At that time this equality was considered to be sufficient as a proof: Irving Fisher (1892), for example, whose mathematical skills were much superior to Walras’s very limited ones, proceeded in the same way, despite this being neither a necessary nor a sufficient condition. In the discussion of demand curves, Walras also addresses the issue of the uniqueness of equilibrium, and identifies the decreasing excess demand as a stability criterion. Thus, in his conceptualization the questions of the existence, uniqueness and stability of equilibrium were clearly separated.The generalization of this reasoning to many commodities raises difficulties: in particular a generalized direct or indirect barter could no longer lead to a solution. Walras solved the problem by adopting at the same time a concept of equilibrium which rules out arbitrage (OEC VIII: 161-2), and a numeraire. The introduction of the numeraire, that is, “the commodity in terms of which the prices of all the others are expressed” (OEC VIII: 171 [161]), reduces the number of markets and prices and de facto forces all exchanges to be made against or through the numeraire.

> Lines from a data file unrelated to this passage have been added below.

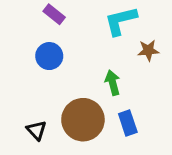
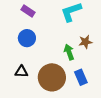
brown star: (148, 50) -> (85, 42), moved
black triangle: (36, 130) -> (21, 72), moved, turned -40

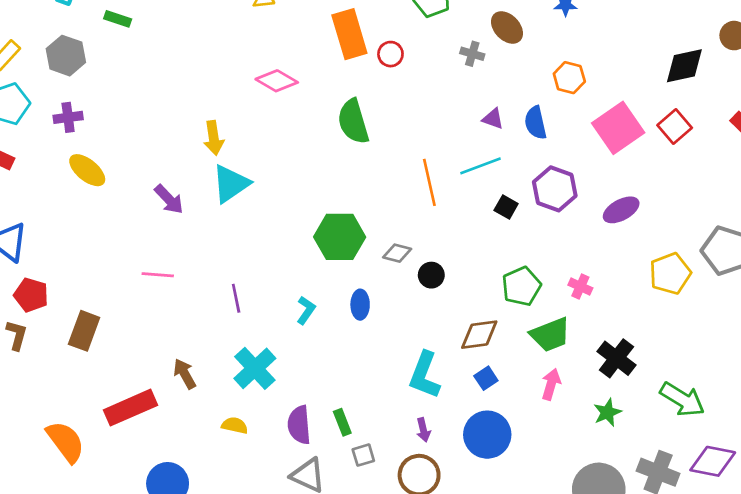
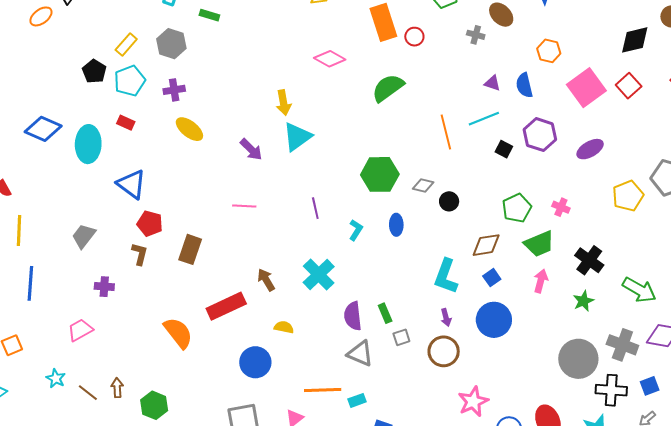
green semicircle: (353, 122) -> (388, 88), turned 72
purple line: (236, 298) -> (315, 208), moved
yellow semicircle: (235, 425) -> (284, 327), moved

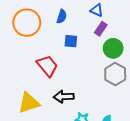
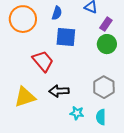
purple rectangle: (101, 29) -> (106, 24), moved
blue square: (71, 41) -> (66, 37), size x1.5
gray hexagon: (115, 74) -> (104, 87), moved

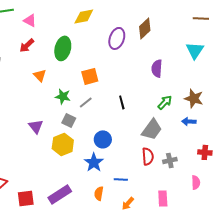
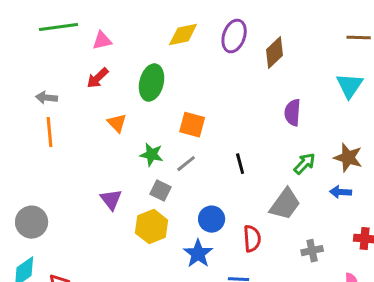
pink triangle: (30, 20) -> (102, 41), turned -40
purple ellipse: (117, 38) -> (234, 36), moved
orange square: (90, 76) -> (192, 125), turned 30
red semicircle: (148, 156) -> (252, 239), moved

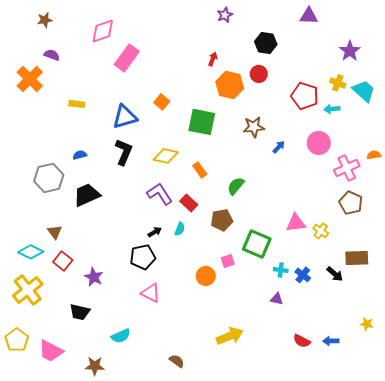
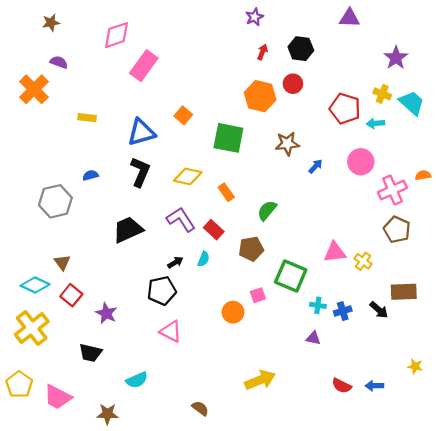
red arrow: (213, 59) -> (262, 52), moved
black trapezoid: (87, 195) -> (128, 230), moved
blue cross: (303, 275) -> (343, 311), turned 35

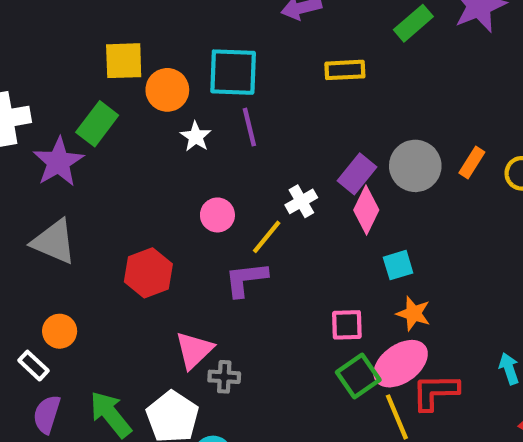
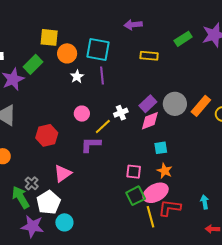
orange rectangle: (472, 163) -> (201, 106), size x1.5
pink diamond: (366, 210) -> (150, 121), turned 35
gray cross: (224, 377) -> (32, 183), moved, turned 32

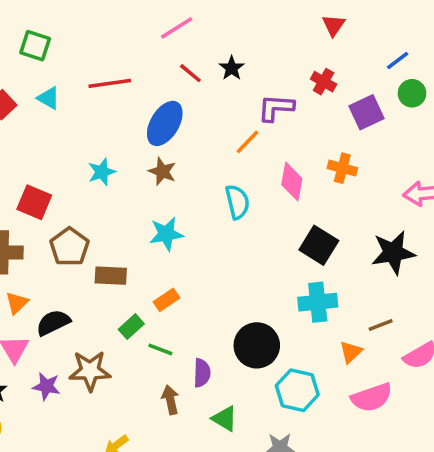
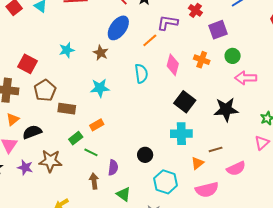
green circle: (412, 93) -> (233, 56), moved
blue ellipse: (165, 123) -> (118, 28), moved
black circle: (257, 345) -> (145, 155), size x0.6

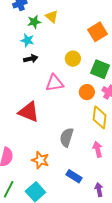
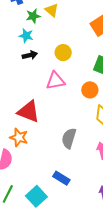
yellow circle: (73, 59) -> (63, 53), moved
orange star: (40, 160) -> (19, 137), moved
blue rectangle: (74, 176) -> (61, 178), moved

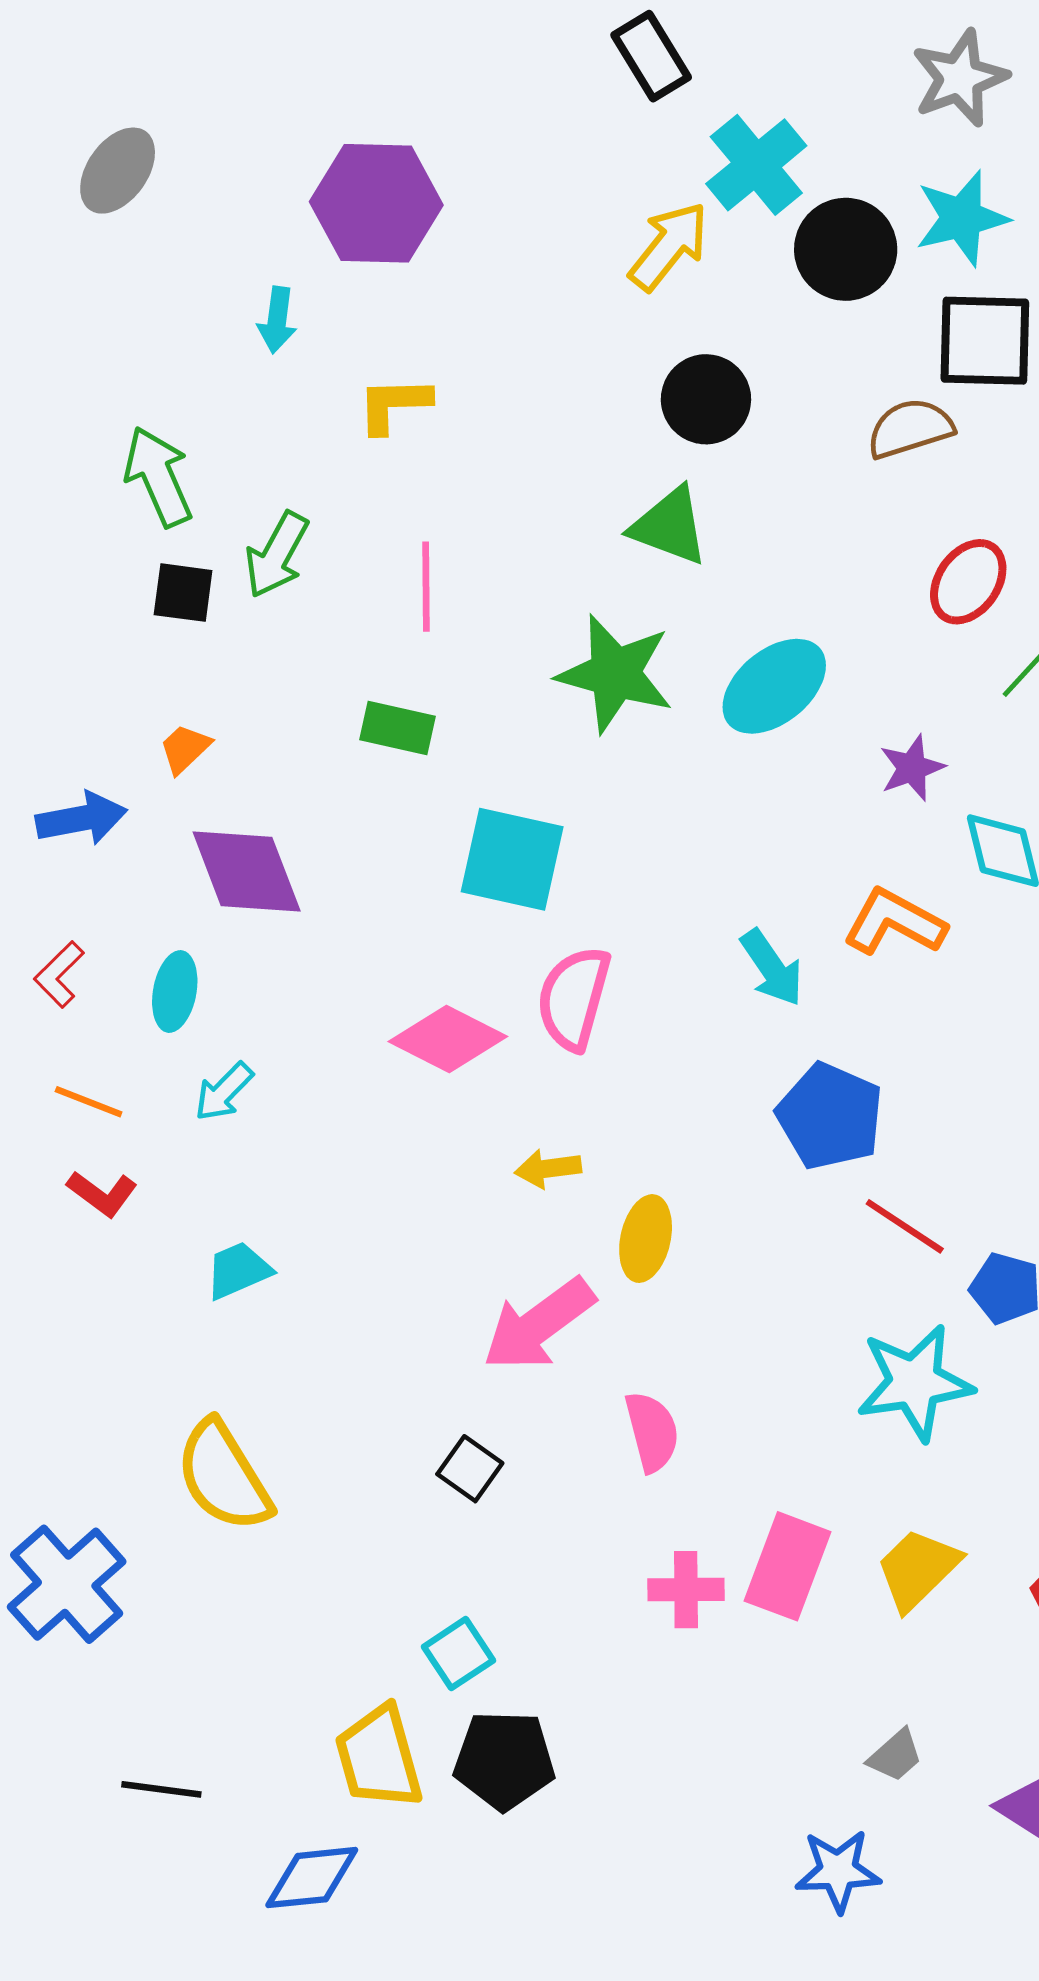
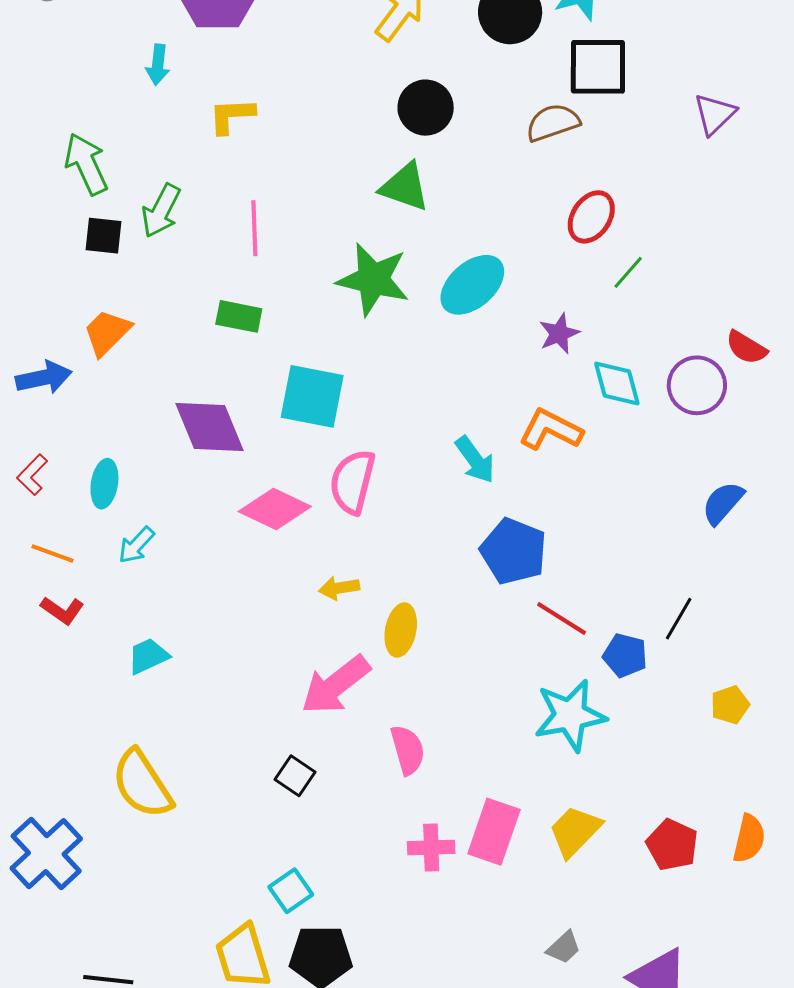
orange trapezoid: (185, 749) -> (107, 333), size x1.5
purple diamond: (247, 871) -> (210, 427), moved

Walras also generalizes the budget constraint of each agent in the two-commodity model, where obtaining a commodity required the sale of the other one, with a simultaneous equilibrium in both markets. In the case of many commodities, if all markets except one are in equilibrium, then the latter is necessarily in equilibrium, to the extent that consumers have met their budget constraints. This is what Oskar Lange called “Walras’s Law” (1942: 51, n.
2).What Walras secondly tries to show is “that this selfsame problem of exchange of which we just have furnished the theoretical solution is also the problem that is solved [practically] on the market by the mechanism of free competition” (OEC VIII: 173 [163]). Imagine a market in which all commodities and all economic agents are present and where prices are set at random. If by sheer chance every demand and supply are in equilibrium, the problem is solved. Otherwise, other prices should be set so that, through trial and error, by tatonnement, supplies and demands in each market end up coinciding. If, among the newly set prices, at least one assures the equilibrium for a commodity, only the others unbalancing prices are set again. And so on for all markets. However, by balancing markets one after the other, the previously balanced markets end up unbalanced. Walras then distinguishes between the direct effects and indirect effects and assumes that the former are larger than the latter (OEC VIII: s. 130). This makes him think that he obtains convergence towards equilibrium prices and is thus able to formulate the law of price determination in the case of trading several commodities one for the other. It should be noted that exchange is assumed not to take place until after the equilibrium prices have been found for all commodities (OEC IX: 312 [251]).